Here begins the true climb to the Vesuvius’crater, through a wide path that is tied along the side of Mount Somma. The lack of trees where shelter from the sun and the particular soft and gray soil, remind you that you are not following a classic mountain path, but you are walking on a volcano, on a land made up of the materials of the previous eruptions.
Meanwhile, in front of you, a splendid view of the Gulf of Naples.
After about 25 minutes of walking, you’ll arrive at a small souvenir bar / shop from where guided tours to the crater depart.
Guided tours in english start about every 30 minutes and generally the guides are also volcanologists able to tell you not only the history of Vesuvius, but also provide you valuable information on the volcanic and seismic activities of the area, explaining how the area of Campi Flegrei is currently a source of concern more than Vesuvius itself.

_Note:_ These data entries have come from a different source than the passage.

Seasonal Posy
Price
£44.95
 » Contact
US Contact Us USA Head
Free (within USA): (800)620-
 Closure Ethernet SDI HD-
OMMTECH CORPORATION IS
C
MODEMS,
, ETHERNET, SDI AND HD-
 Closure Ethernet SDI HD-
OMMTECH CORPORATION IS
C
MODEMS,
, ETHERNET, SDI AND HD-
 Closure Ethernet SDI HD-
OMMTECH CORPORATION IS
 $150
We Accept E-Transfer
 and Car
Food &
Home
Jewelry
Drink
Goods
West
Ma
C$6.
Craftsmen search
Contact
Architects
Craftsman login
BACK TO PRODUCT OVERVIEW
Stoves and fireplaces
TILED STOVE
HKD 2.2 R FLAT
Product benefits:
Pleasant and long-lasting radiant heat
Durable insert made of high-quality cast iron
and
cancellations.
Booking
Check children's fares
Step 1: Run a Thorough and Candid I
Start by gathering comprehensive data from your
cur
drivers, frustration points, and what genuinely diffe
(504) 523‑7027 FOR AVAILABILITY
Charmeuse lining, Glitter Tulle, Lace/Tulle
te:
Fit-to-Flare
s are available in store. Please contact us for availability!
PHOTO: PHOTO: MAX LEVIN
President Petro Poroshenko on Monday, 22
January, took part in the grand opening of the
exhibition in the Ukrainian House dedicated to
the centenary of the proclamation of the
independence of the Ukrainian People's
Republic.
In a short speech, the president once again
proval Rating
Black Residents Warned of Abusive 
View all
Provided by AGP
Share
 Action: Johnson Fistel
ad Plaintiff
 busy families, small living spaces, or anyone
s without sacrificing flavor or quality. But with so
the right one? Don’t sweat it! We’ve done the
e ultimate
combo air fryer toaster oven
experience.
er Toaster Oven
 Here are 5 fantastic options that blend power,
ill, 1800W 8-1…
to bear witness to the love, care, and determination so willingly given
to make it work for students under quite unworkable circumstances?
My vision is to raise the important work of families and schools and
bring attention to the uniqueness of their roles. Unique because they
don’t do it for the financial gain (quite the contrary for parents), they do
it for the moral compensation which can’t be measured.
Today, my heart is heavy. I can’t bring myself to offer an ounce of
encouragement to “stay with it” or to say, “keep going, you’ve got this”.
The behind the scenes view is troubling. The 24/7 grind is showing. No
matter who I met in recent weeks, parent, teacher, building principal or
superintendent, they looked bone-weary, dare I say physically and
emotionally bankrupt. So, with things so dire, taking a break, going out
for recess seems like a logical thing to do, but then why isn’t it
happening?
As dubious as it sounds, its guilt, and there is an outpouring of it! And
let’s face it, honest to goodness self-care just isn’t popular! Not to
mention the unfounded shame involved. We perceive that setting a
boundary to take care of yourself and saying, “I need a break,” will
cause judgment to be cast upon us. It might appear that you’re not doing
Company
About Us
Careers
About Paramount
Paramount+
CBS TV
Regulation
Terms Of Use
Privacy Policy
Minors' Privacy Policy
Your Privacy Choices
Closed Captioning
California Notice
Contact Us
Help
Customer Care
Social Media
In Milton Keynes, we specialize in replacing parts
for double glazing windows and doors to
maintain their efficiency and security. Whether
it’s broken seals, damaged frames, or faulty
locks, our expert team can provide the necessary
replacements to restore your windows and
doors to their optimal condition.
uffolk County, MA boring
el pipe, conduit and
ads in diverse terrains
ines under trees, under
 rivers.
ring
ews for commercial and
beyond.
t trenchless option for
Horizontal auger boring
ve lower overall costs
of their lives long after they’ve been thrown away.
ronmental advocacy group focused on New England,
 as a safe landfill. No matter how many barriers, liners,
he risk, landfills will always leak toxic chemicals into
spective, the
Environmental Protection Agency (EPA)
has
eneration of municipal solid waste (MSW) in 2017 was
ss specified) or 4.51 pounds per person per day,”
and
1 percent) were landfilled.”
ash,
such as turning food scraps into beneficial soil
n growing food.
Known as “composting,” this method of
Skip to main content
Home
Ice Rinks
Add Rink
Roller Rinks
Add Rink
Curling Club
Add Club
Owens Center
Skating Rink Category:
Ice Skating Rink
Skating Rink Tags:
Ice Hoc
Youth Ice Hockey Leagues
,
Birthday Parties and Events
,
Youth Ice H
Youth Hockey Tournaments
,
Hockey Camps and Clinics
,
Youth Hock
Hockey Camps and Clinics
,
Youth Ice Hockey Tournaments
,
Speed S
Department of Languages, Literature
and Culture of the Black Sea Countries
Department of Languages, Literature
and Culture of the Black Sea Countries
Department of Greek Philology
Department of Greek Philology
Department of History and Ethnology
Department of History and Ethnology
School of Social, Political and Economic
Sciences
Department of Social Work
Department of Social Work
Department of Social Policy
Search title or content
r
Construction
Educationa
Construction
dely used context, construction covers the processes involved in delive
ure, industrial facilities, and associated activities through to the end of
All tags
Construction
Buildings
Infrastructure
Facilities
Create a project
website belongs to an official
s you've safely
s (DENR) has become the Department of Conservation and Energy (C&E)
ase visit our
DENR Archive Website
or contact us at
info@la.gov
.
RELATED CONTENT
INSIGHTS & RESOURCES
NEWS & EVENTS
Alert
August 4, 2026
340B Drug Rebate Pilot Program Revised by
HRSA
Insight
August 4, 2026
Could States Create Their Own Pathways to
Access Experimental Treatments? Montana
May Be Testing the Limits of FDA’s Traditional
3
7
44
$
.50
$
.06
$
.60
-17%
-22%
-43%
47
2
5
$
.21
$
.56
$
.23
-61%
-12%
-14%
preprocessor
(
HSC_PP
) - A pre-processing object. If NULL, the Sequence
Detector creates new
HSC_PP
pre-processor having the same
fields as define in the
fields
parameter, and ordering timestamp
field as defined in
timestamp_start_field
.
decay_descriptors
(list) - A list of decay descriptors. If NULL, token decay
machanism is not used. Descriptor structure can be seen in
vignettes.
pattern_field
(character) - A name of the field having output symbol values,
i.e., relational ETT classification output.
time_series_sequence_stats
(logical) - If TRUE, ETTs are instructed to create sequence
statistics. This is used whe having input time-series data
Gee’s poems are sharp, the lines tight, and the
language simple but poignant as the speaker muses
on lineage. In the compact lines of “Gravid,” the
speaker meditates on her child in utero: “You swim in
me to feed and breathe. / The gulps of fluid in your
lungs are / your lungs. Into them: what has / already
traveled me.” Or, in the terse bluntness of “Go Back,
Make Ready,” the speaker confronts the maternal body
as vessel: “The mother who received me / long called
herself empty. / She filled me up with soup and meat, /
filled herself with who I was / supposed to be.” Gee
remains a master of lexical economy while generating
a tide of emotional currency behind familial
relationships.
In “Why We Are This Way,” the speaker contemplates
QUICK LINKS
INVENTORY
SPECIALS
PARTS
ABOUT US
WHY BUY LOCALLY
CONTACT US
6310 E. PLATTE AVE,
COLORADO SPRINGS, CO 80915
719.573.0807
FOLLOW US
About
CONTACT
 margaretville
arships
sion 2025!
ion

Don’t be shy and ask them questions, they will be very happy to answer to your historical and naturalistic curiosities.
While the guide narrate the story of Vesuvius, from the eruption that destroyed Pompeii changing the shape of the volcano itself, through other less-famous eruptions and the Vesuvius Funicular, take your time to observe the large circular crater below you, in which sometimes you can see clouds of water vapor evaporating from the ground.
The guide greets you after about 15 minutes, just over the half of the path of the crater, and you can still continue by yourself, until the end of the path. You can stop at the view-point and take a selfie before coming back on your steps.
The thrill of being there, on the edge of a volcano, almost perceiving the immense energy enclosed under your feet is an emotion that must be felt at least once in a lifetime.
Feeling so close to nature, feel the power that loads, ready to explode at any moment… a bicycle runs down the back, that feeling of fear mixed with respect and admiration. Feeling so small at the presence of something uncontrollable…
How to get there
If you have a car, you can park it for € 5 at the parking lot in Via Osservatorio and from there continue on foot (about 2km) or take the shuttle for € 2 per person.
If you are using public transport, the Circumvesuviana-stop is the station of Ercolano. From there, local buses brings you up to Vesuvius to the entrance of the path. Unfortunately, I’ve visited the Vesuvius on the 15th August (National Holiday) so the bus traffic was suspended throughout the morning for the classic procession and I can’t understand the time and cost of this solution.
I therefore take the Vesuvio Express buses, just outside the station, which for € 10 lead to the entrance of the route. Personally I didn’t like so much their service, especially because the return must be made strictly with the bus leaving from Vesuvius 90 minutes later getting there. 90 minutes available means having to do everything in a hurry and not enjoy the landscape, the visit and the route, and if you are not a minimum trained in 90 minutes you will barely manage to START the guided tour around the crater that you will already have to leave group and start the descent again.
• The cost of the ticket to access the path that leads to the Vesuvius crater is 10 € and the path is opened every day (except for special closures for bad weather or security) from 09.00 until 15.00 / 18.00 depending on the month.
• Have water before starting the excursion on Vesuvius: both at the parking lot and at the starting point of the guided tours, you will find them only at a much higher price.
• Wear comfortable shoes. No trekking boots are required, but neither wear flip-flops … Sneakers are perfect.
• Don’t forget sunscreen, hat and sunglasses: the whole stretch of walking is under the sun. Bring a jacket even in the summer months: often near the crater the wind is quite annoying.